## Description of the task
Pictures are to be skipped. Retype exactly the lines from the top of the material through the one with "flowers or branches from the garden.", and only those.

## Data shown
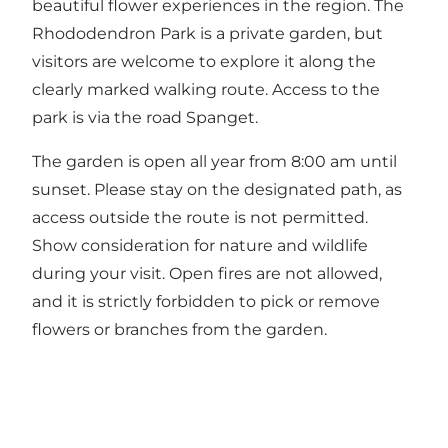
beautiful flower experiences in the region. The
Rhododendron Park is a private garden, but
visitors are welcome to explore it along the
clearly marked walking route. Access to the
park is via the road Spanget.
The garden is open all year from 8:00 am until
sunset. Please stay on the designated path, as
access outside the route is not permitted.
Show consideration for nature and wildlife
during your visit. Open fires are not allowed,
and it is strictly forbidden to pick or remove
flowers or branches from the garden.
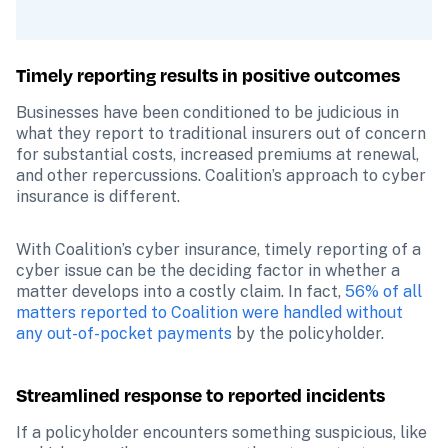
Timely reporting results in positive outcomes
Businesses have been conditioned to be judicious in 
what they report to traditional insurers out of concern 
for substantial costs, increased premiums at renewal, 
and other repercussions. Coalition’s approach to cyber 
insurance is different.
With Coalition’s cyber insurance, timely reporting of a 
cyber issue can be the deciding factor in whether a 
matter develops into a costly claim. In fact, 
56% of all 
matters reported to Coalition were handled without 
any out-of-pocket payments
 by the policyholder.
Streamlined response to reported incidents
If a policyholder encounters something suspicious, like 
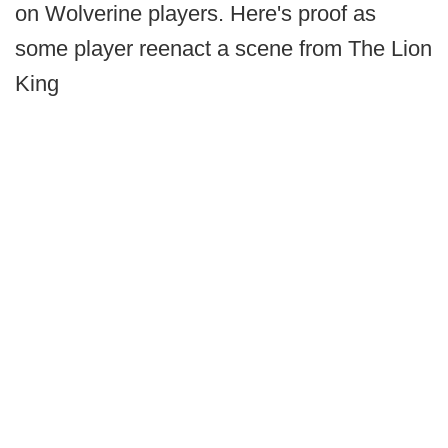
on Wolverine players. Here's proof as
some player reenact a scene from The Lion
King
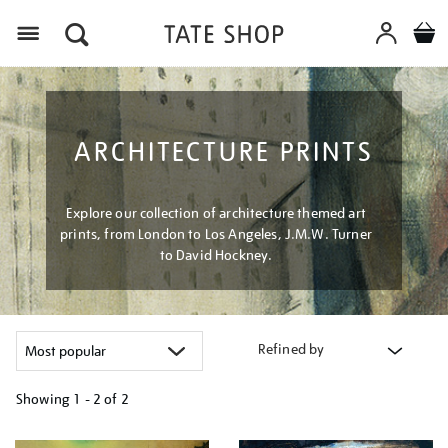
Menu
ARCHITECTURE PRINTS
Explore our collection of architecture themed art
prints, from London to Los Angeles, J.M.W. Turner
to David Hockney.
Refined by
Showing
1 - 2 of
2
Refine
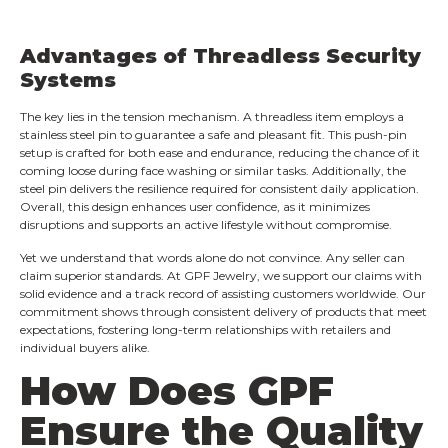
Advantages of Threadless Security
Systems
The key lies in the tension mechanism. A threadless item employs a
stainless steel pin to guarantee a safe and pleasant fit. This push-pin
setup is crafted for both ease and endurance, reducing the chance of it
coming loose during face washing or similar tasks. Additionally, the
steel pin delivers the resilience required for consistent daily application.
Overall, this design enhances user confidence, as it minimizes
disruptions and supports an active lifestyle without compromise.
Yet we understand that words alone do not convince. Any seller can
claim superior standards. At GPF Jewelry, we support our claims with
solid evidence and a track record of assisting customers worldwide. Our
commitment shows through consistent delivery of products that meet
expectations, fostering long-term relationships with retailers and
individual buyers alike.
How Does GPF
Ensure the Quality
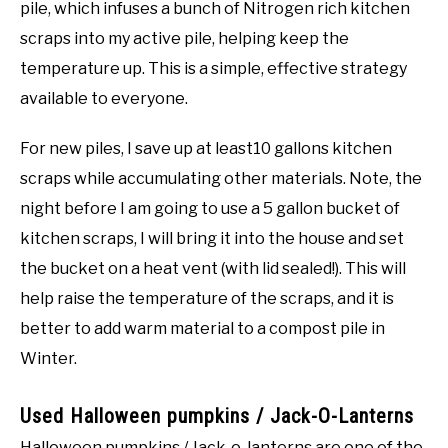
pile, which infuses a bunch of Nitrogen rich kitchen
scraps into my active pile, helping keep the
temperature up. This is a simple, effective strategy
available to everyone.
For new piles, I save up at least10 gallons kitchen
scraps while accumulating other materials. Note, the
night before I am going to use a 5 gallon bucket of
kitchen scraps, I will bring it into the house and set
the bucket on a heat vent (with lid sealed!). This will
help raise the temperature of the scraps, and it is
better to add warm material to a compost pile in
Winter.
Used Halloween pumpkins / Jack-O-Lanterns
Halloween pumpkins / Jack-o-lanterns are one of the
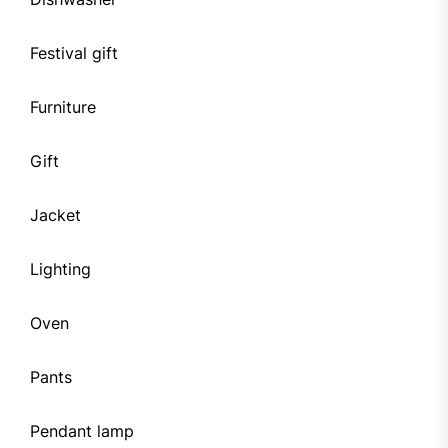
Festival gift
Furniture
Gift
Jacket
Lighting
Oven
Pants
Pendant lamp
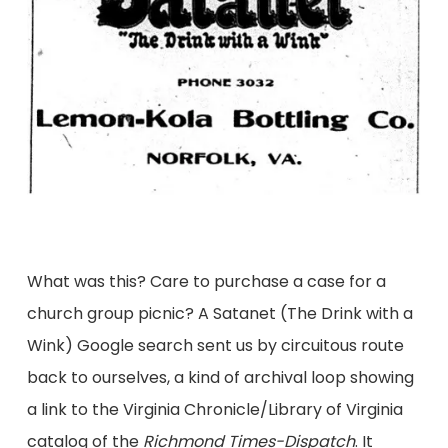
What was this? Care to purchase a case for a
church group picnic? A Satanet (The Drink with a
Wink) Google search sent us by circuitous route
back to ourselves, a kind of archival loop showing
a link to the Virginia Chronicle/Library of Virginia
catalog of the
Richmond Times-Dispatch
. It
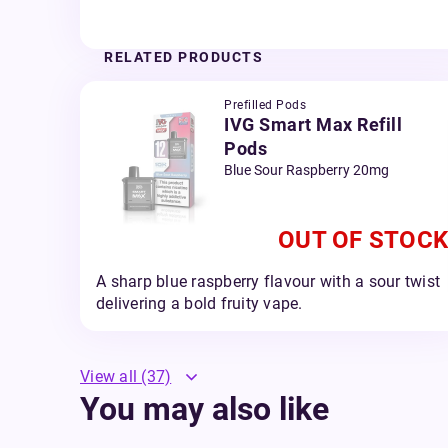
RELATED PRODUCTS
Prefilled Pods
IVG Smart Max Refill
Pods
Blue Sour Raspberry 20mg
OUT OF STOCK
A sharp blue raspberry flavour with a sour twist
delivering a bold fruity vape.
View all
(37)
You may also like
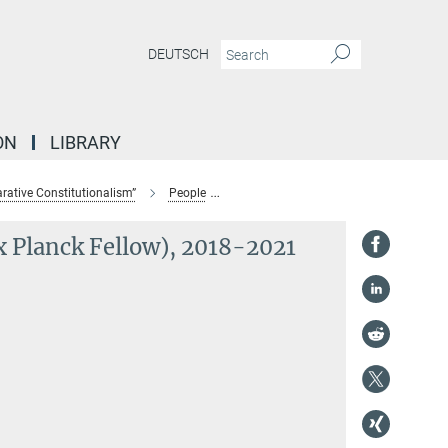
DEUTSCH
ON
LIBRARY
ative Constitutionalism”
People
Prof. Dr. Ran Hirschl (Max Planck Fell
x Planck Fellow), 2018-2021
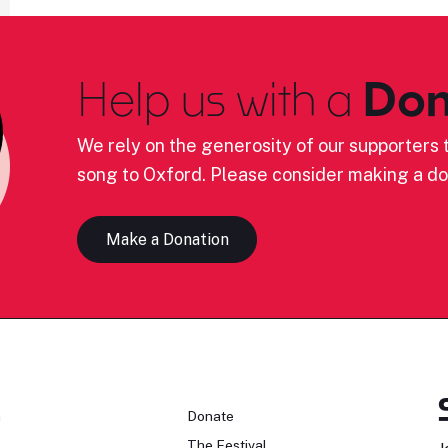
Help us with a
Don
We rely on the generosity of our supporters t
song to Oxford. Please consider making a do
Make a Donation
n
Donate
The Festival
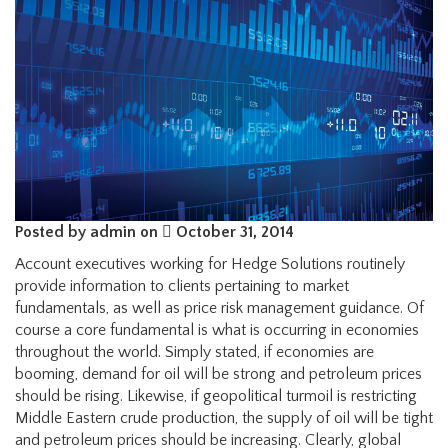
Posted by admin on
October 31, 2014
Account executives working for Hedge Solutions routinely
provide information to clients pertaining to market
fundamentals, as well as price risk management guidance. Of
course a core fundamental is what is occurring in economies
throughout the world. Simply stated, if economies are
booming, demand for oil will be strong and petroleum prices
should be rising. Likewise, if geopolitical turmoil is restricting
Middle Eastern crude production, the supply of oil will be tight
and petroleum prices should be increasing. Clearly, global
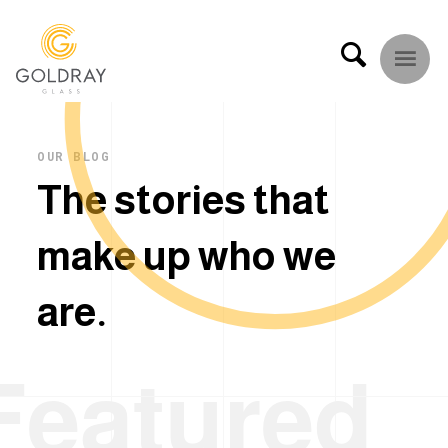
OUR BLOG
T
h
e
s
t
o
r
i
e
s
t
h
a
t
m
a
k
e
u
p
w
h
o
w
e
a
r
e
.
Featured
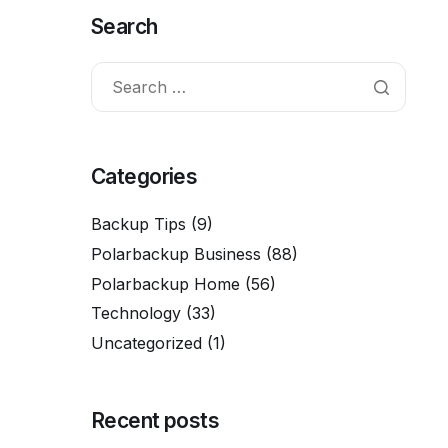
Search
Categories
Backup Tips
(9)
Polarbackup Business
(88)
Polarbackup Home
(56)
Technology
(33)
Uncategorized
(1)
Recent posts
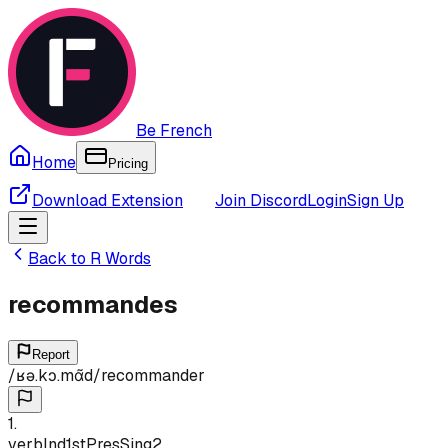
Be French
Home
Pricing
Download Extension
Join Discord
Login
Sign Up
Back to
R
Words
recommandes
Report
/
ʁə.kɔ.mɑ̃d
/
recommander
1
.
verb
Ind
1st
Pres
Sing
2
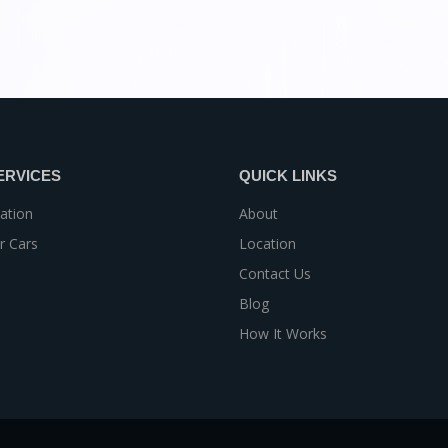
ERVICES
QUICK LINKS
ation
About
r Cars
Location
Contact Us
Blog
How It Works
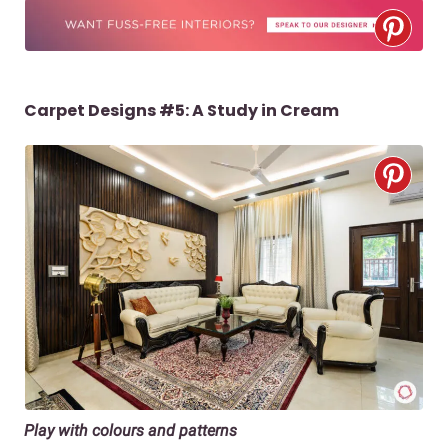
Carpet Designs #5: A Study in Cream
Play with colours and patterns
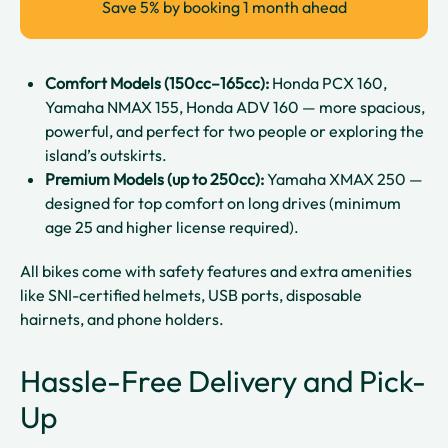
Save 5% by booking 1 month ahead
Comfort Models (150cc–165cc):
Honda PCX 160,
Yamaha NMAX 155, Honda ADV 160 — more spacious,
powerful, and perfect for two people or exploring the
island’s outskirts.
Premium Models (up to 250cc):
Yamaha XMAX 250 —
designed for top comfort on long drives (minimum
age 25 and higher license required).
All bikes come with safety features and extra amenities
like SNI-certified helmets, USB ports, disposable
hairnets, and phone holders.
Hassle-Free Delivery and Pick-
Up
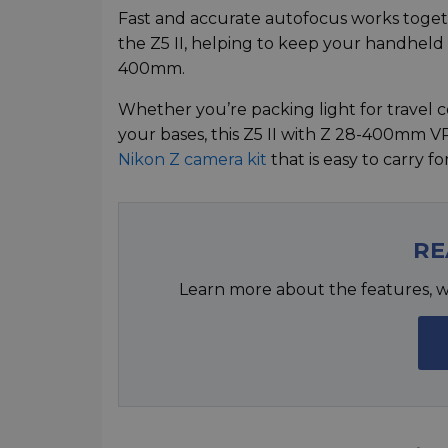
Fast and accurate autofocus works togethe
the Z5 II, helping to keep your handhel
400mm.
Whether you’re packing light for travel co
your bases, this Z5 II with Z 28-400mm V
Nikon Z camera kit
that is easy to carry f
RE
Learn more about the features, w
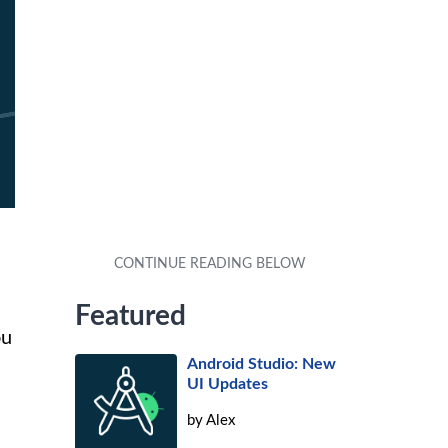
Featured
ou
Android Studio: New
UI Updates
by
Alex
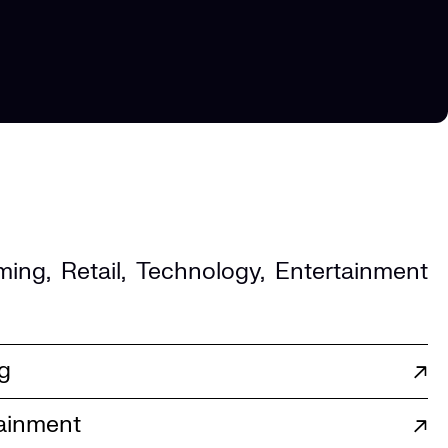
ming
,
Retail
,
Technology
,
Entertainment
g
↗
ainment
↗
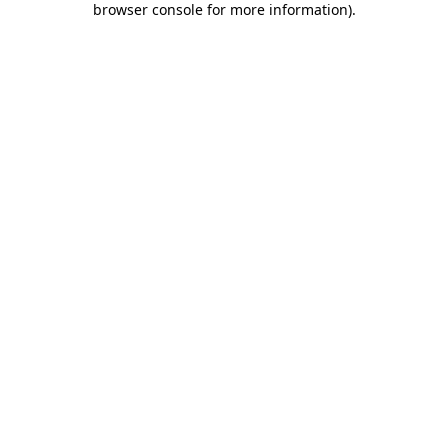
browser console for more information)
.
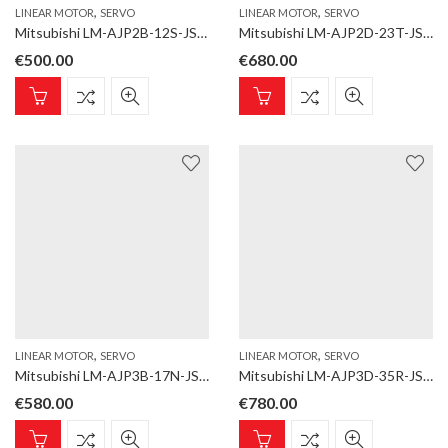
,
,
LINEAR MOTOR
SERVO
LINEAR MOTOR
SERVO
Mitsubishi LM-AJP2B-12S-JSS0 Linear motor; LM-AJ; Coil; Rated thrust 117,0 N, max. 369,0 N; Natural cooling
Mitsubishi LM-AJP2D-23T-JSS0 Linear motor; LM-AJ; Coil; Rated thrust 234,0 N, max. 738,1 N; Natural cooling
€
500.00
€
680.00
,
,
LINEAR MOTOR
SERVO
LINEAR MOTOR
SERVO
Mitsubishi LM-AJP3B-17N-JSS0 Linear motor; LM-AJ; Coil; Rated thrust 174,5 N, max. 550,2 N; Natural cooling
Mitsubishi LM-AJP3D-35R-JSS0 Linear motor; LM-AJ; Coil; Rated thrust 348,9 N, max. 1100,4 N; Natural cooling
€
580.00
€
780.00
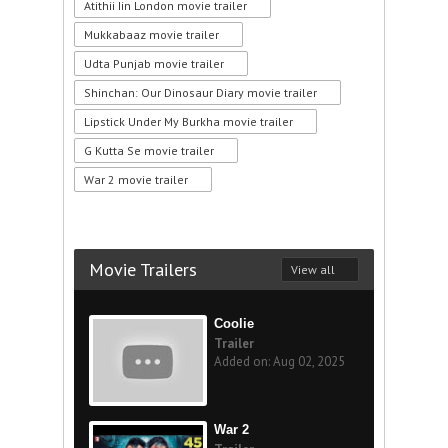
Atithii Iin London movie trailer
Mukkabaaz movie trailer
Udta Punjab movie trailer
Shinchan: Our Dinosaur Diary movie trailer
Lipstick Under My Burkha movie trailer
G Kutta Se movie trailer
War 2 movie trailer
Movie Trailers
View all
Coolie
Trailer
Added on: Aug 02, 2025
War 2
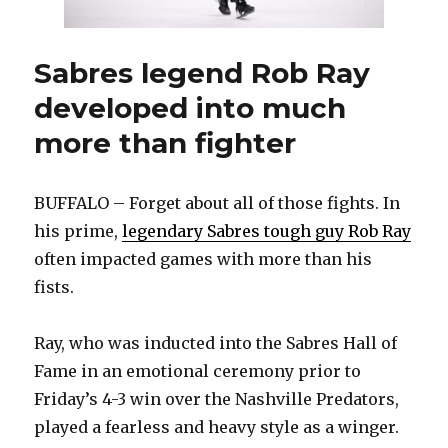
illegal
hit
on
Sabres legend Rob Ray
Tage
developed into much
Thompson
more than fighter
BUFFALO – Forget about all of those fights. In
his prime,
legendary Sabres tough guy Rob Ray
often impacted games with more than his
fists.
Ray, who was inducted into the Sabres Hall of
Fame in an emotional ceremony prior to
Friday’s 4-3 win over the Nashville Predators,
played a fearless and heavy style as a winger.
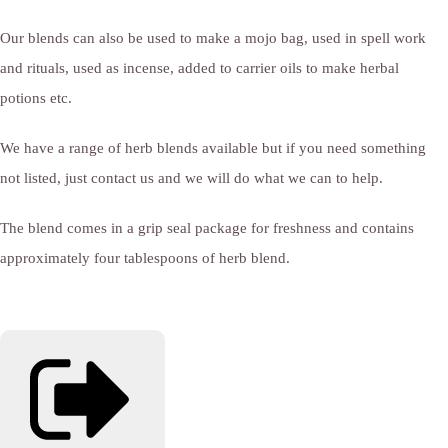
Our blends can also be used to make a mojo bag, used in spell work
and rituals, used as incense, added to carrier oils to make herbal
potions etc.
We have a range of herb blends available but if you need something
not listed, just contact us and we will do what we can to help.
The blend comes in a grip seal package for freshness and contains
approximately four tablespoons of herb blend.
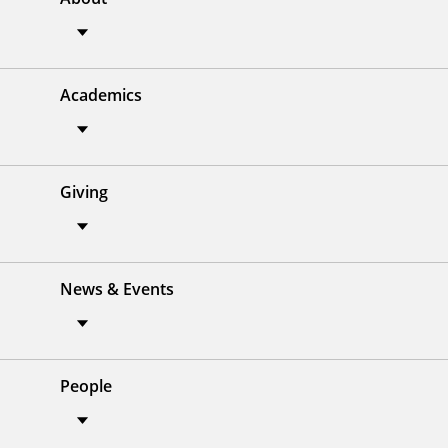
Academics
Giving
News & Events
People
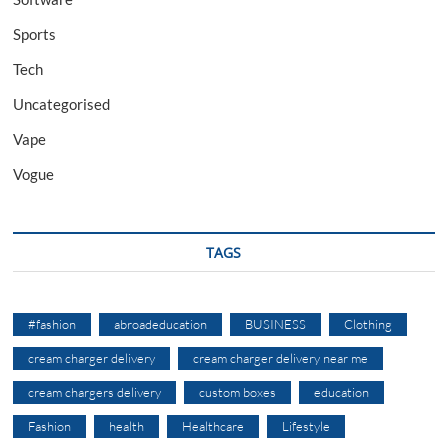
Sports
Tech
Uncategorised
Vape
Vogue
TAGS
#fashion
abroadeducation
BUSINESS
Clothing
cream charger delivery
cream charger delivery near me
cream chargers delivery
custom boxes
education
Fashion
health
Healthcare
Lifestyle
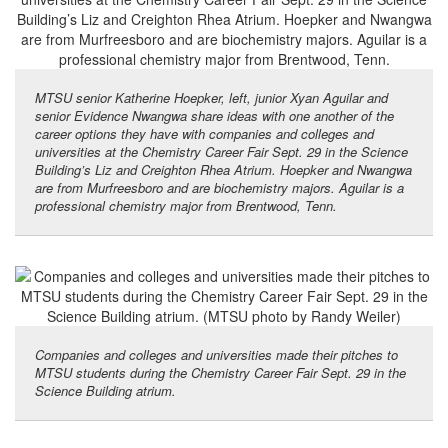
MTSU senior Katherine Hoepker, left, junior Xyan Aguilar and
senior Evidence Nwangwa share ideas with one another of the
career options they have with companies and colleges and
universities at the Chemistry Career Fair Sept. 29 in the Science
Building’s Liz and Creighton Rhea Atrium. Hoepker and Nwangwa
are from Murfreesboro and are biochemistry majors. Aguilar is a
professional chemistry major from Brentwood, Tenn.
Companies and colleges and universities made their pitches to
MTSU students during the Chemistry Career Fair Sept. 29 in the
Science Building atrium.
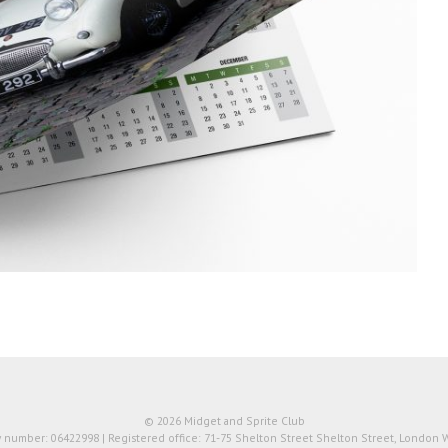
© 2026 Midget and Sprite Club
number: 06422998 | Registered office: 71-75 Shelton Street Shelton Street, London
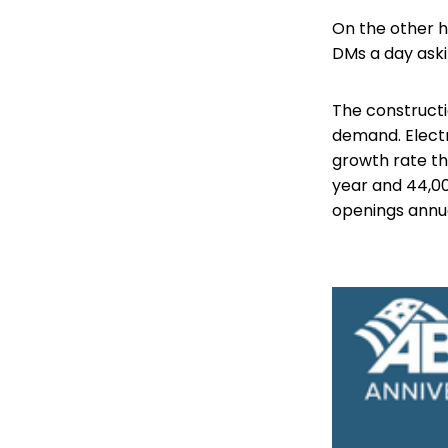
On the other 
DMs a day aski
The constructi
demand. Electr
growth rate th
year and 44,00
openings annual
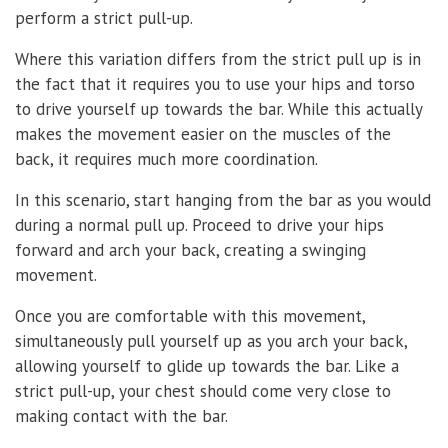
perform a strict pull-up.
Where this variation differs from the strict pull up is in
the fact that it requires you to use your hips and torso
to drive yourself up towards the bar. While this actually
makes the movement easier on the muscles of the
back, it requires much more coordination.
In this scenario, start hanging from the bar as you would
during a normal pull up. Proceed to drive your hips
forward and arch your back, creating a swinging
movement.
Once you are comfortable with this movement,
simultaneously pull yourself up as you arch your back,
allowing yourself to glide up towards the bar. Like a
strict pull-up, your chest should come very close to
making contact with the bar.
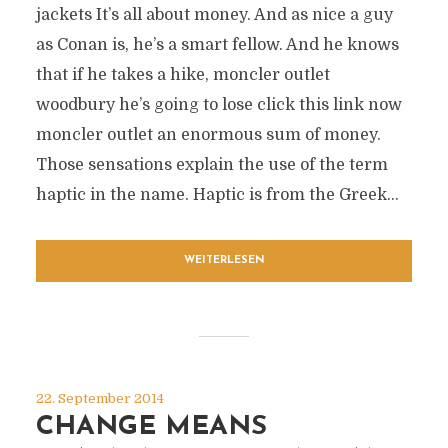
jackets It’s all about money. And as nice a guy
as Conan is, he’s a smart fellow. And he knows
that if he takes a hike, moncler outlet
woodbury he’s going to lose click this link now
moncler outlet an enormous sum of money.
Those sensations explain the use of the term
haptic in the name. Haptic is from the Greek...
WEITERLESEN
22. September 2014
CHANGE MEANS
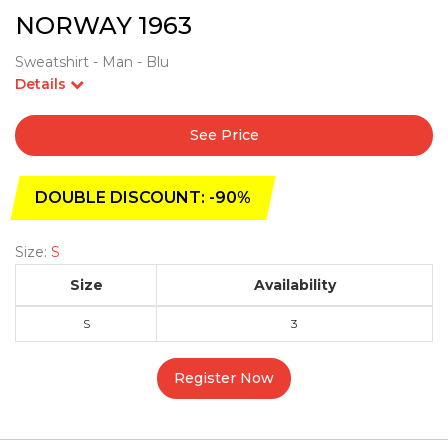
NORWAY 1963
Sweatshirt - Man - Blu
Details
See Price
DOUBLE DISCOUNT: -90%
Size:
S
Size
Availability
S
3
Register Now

## Result of the exercise
beautiful flower experiences in the region. The
Rhododendron Park is a private garden, but
visitors are welcome to explore it along the
clearly marked walking route. Access to the
park is via the road Spanget.
The garden is open all year from 8:00 am until
sunset. Please stay on the designated path, as
access outside the route is not permitted.
Show consideration for nature and wildlife
during your visit. Open fires are not allowed,
and it is strictly forbidden to pick or remove
flowers or branches from the garden.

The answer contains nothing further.